[Stored data entries]
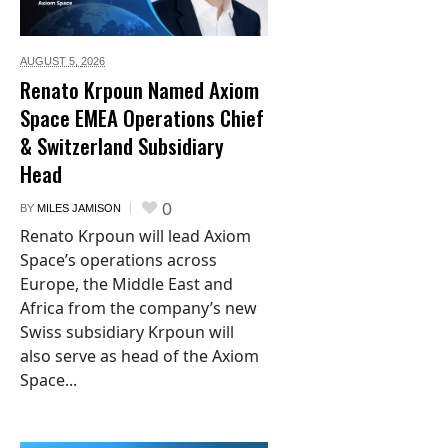
AUGUST 5,
2026
Renato Krpoun Named Axiom
Space EMEA Operations Chief
& Switzerland Subsidiary
Head
0
BY
MILES JAMISON
Renato Krpoun will lead Axiom
Space’s operations across
Europe, the Middle East and
Africa from the company’s new
Swiss subsidiary Krpoun will
also serve as head of the Axiom
Space...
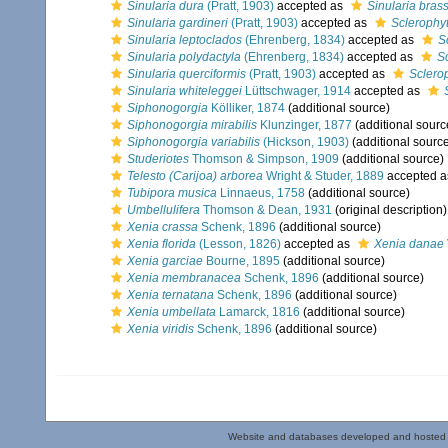
Sinularia dura
(Pratt, 1903)
accepted as
Sinularia bras
Sinularia gardineri
(Pratt, 1903)
accepted as
Sclerophy
Sinularia leptoclados
(Ehrenberg, 1834)
accepted as
S
Sinularia polydactyla
(Ehrenberg, 1834)
accepted as
S
Sinularia querciformis
(Pratt, 1903)
accepted as
Sclero
Sinularia whiteleggei
Lüttschwager, 1914
accepted as
Siphonogorgia
Kölliker, 1874
(additional source)
Siphonogorgia mirabilis
Klunzinger, 1877
(additional sourc
Siphonogorgia variabilis
(Hickson, 1903)
(additional sourc
Studeriotes
Thomson & Simpson, 1909
(additional source)
Telesto (Carijoa) arborea
Wright & Studer, 1889
accepted 
Tubipora musica
Linnaeus, 1758
(additional source)
Umbellulifera
Thomson & Dean, 1931
(original description)
Xenia crassa
Schenk, 1896
(additional source)
Xenia florida
(Lesson, 1826)
accepted as
Xenia danae
Xenia garciae
Bourne, 1895
(additional source)
Xenia membranacea
Schenk, 1896
(additional source)
Xenia ternatana
Schenk, 1896
(additional source)
Xenia umbellata
Lamarck, 1816
(additional source)
Xenia viridis
Schenk, 1896
(additional source)
Website and databases developed and hosted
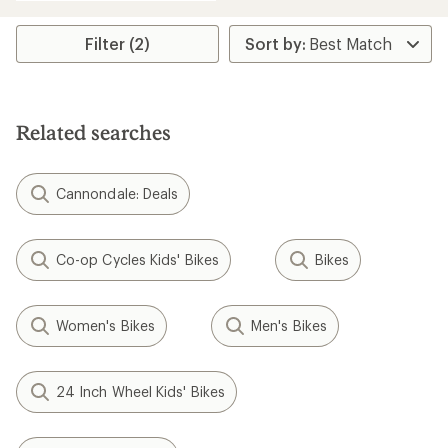
an
average
rating
Filter (2)
of
5.0
out
of
5
Related searches
stars
Cannondale: Deals
Co-op Cycles Kids' Bikes
Bikes
Women's Bikes
Men's Bikes
24 Inch Wheel Kids' Bikes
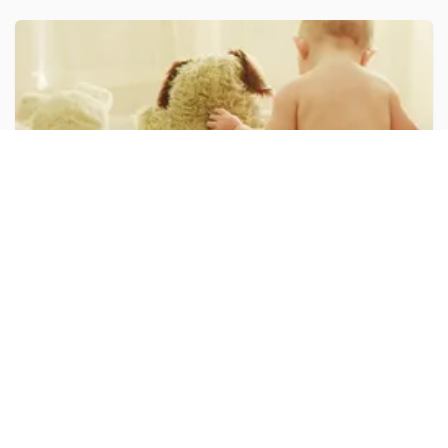
Babysitting
Nursing services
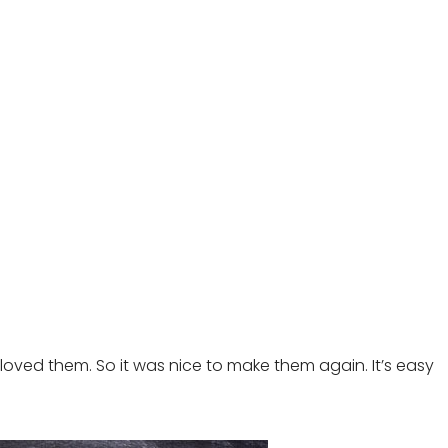
loved them. So it was nice to make them again. It’s easy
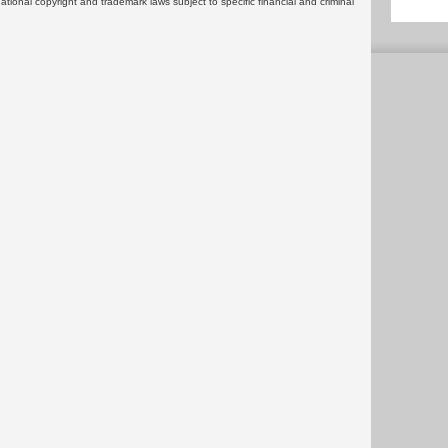
rnational copyright and trademark laws subject to specific financial and criminal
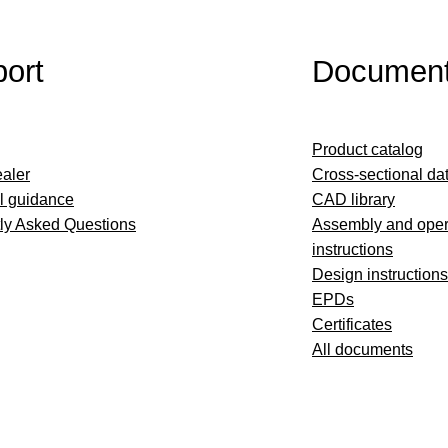
ort
Documen
Product catalog
ealer
Cross-sectional da
l guidance
CAD library
ly Asked Questions
Assembly and oper
instructions
Design instructions
EPDs
Certificates
All documents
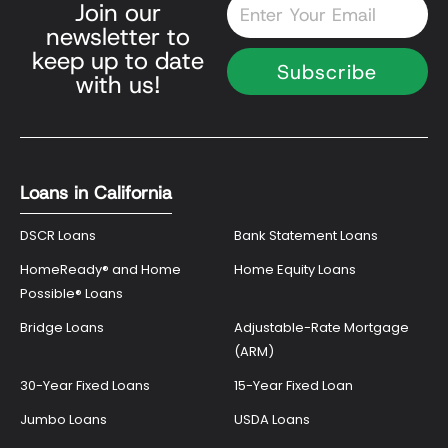
Email
Join our
newsletter to
keep up to date
Subscribe
with us!
Loans in California
DSCR Loans
Bank Statement Loans
HomeReady® and Home
Home Equity Loans
Possible® Loans
Bridge Loans
Adjustable-Rate Mortgage
(ARM)
30-Year Fixed Loans
15-Year Fixed Loan
Jumbo Loans
USDA Loans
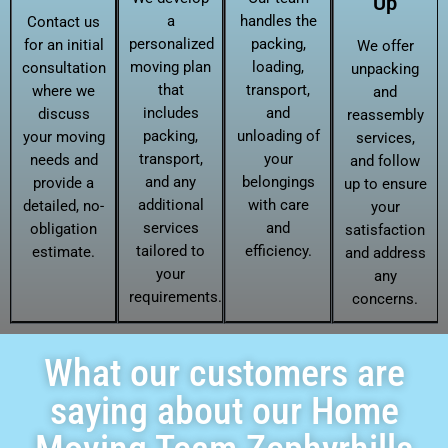
Up
a
handles the
Contact us
personalized
packing,
for an initial
We offer
moving plan
loading,
consultation
unpacking
that
transport,
where we
and
includes
and
discuss
reassembly
packing,
unloading of
your moving
services,
transport,
your
needs and
and follow
and any
belongings
provide a
up to ensure
additional
with care
detailed, no-
your
services
and
obligation
satisfaction
tailored to
efficiency.
estimate.
and address
your
any
requirements.
concerns.
What our customers are
saying about our Home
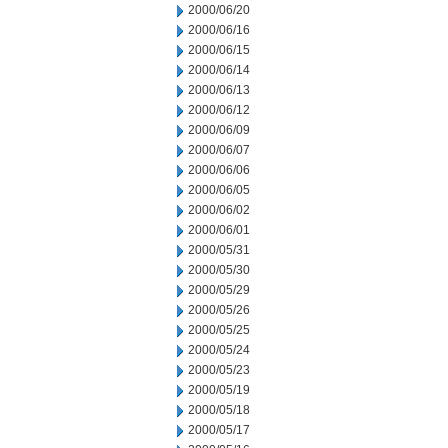
2000/06/20
2000/06/16
2000/06/15
2000/06/14
2000/06/13
2000/06/12
2000/06/09
2000/06/07
2000/06/06
2000/06/05
2000/06/02
2000/06/01
2000/05/31
2000/05/30
2000/05/29
2000/05/26
2000/05/25
2000/05/24
2000/05/23
2000/05/19
2000/05/18
2000/05/17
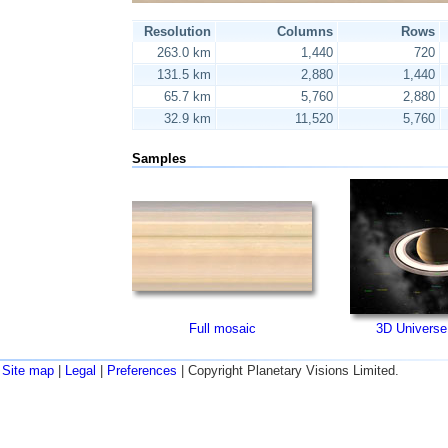
Resolution
Columns
Rows
263.0 km
1,440
720
131.5 km
2,880
1,440
65.7 km
5,760
2,880
32.9 km
11,520
5,760
Samples
Full mosaic
3D Universe
Site map
|
Legal
|
Preferences
| Copyright Planetary Visions Limited.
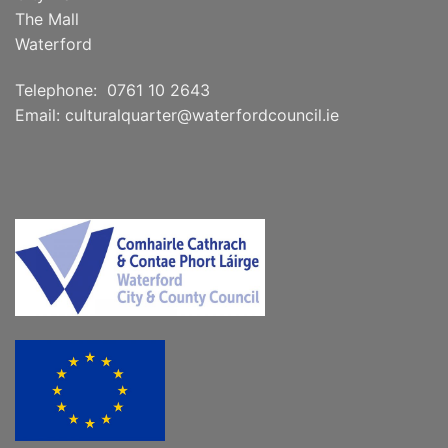
The Mall
Waterford
Telephone: 0761 10 2643
Email:
culturalquarter@waterfordcouncil.ie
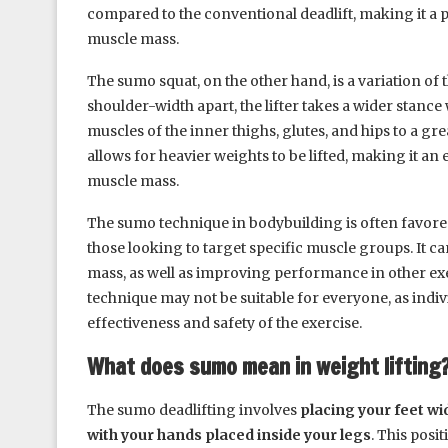
compared to the conventional deadlift, making it a 
muscle mass.
The sumo squat, on the other hand, is a variation of t
shoulder-width apart, the lifter takes a wider stance
muscles of the inner thighs, glutes, and hips to a gre
allows for heavier weights to be lifted, making it an
muscle mass.
The sumo technique in bodybuilding is often favored 
those looking to target specific muscle groups. It c
mass, as well as improving performance in other exer
technique may not be suitable for everyone, as indi
effectiveness and safety of the exercise.
What does sumo mean in weight lifting
The sumo deadlifting involves
placing your feet wi
with your hands placed inside your legs
. This posi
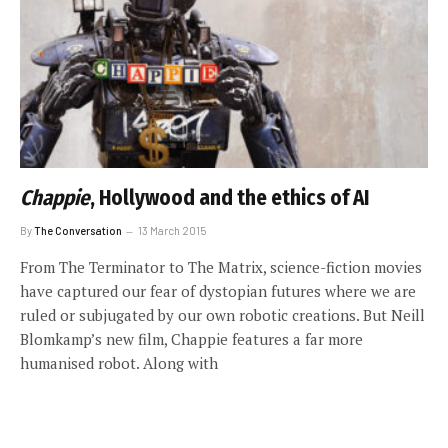
Chappie
, Hollywood and the ethics of AI
By
The Conversation
13 March 2015
From The Terminator to The Matrix, science-fiction movies
have captured our fear of dystopian futures where we are
ruled or subjugated by our own robotic creations. But Neill
Blomkamp’s new film, Chappie features a far more
humanised robot. Along with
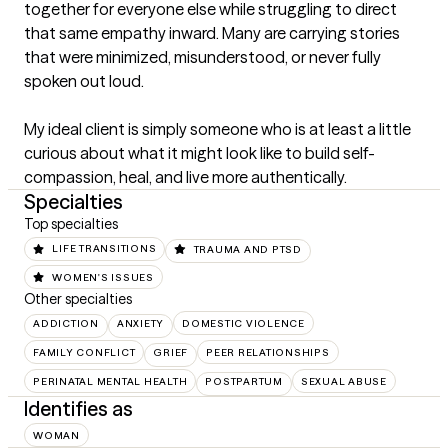
together for everyone else while struggling to direct 
that same empathy inward. Many are carrying stories 
that were minimized, misunderstood, or never fully 
spoken out loud.

My ideal client is simply someone who is at least a little 
curious about what it might look like to build self-
compassion, heal, and live more authentically.
Specialties
Top specialties
LIFE TRANSITIONS
TRAUMA AND PTSD
WOMEN'S ISSUES
Other specialties
ADDICTION
ANXIETY
DOMESTIC VIOLENCE
FAMILY CONFLICT
GRIEF
PEER RELATIONSHIPS
PERINATAL MENTAL HEALTH
POSTPARTUM
SEXUAL ABUSE
Identifies as
WOMAN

Task prompt -
Go through the entries above and count the lines containing the string "Bikes". Give only that number.

Response -
5